Wie jede Systemänderung lassen sich Patches am besten in häufigen, kleinen Dosen anwenden. Werden Patches umgehend angewendet, müssen normalerweise nur ein oder wenige Patches gleichzeitig eingespielt werden. Bei Betriebssystemen müssen Sie unter Umständen dennoch mehrere Patches auf einmal handhaben, insbesondere wenn nur wöchentlich gepatcht wird, doch selten müssen Sie auf diese Weise Dutzende oder Hunderte von Dateien auf einmal patchen. Wird auf diese Weise vorgegangen, ist es weitaus einfacher, Patches auf nachteilige Auswirkungen hin zu bewerten und ein Rollback durchzuführen, falls ein Patch-Vorgang schiefläuft.
Das schlimmste Szenario für ein kleines Unternehmen, dem ein ordentlicher Patch-Test-Workflow fehlt, besteht darin, mit Patches zu warten. Warten bedeutet, dass Systeme über lange Zeiträume hinweg ohne die nötige Pflege bleiben und dass Patches, wenn sie schließlich eingespielt werden, oft in großen, gebündelten Patch-Vorgängen angewendet werden. Das gleichzeitige Einspielen vieler Patches erhöht die Wahrscheinlichkeit, dass etwas schiefgeht, und wenn dies geschieht, kann es weitaus schwieriger sein, zu ermitteln, welcher Patch beziehungsweise welche Patches schuld sind, und einen Weg zur Behebung zu finden.

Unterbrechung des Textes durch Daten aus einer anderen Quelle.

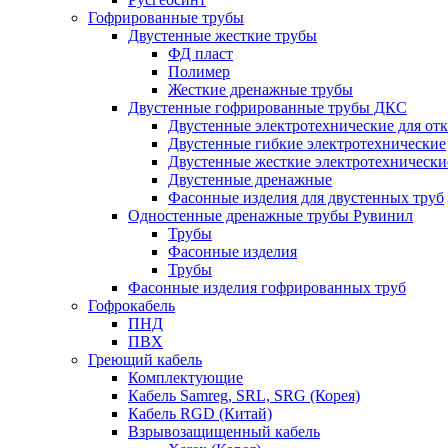
Гофрированные трубы
Двустенные жесткие трубы
ФД пласт
Полимер
Жесткие дренажные трубы
Двустенные гофрированные трубы ДКС
Двустенные электротехнические для от
Двустенные гибкие электротехнические
Двустенные жесткие электротехнически
Двустенные дренажные
Фасонные изделия для двустенных труб
Одностенные дренажные трубы Рувинил
Трубы
Фасонные изделия
Трубы
Фасонные изделия гофрированных труб
Гофрокабель
ПНД
ПВХ
Греющий кабель
Комплектующие
Кабель Samreg, SRL, SRG (Корея)
Кабель RGD (Китай)
Взрывозащищенный кабель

Verzögertes Patchen ist ein Vorgehen, das weder der IT noch dem Unternehmen einen oder kaum einen Vorteil bringt, jedoch ein erhebliches Risiko für Sicherheit, Stabilität und Leistung birgt. Die bewährte Vorgehensweise für das Patchen in einer kleinen Umgebung besteht entweder darin, Systemen zu erlauben, sich so schnell wie möglich selbst zu patchen, oder einen regelmäßigen Patch-Prozess einzuplanen – vielleicht wöchentlich – zu einem Zeitpunkt, an dem das Unternehmen am besten darauf vorbereitet ist, dass das Patchen fehlschlägt und eine Patch-Behebung erforderlich wird. Ob Sie sich nun für automatisches Patchen entscheiden oder dies einfach regelmäßig in einem manuellen Prozess tun – für beste Ergebnisse patchen Sie häufig und umgehend.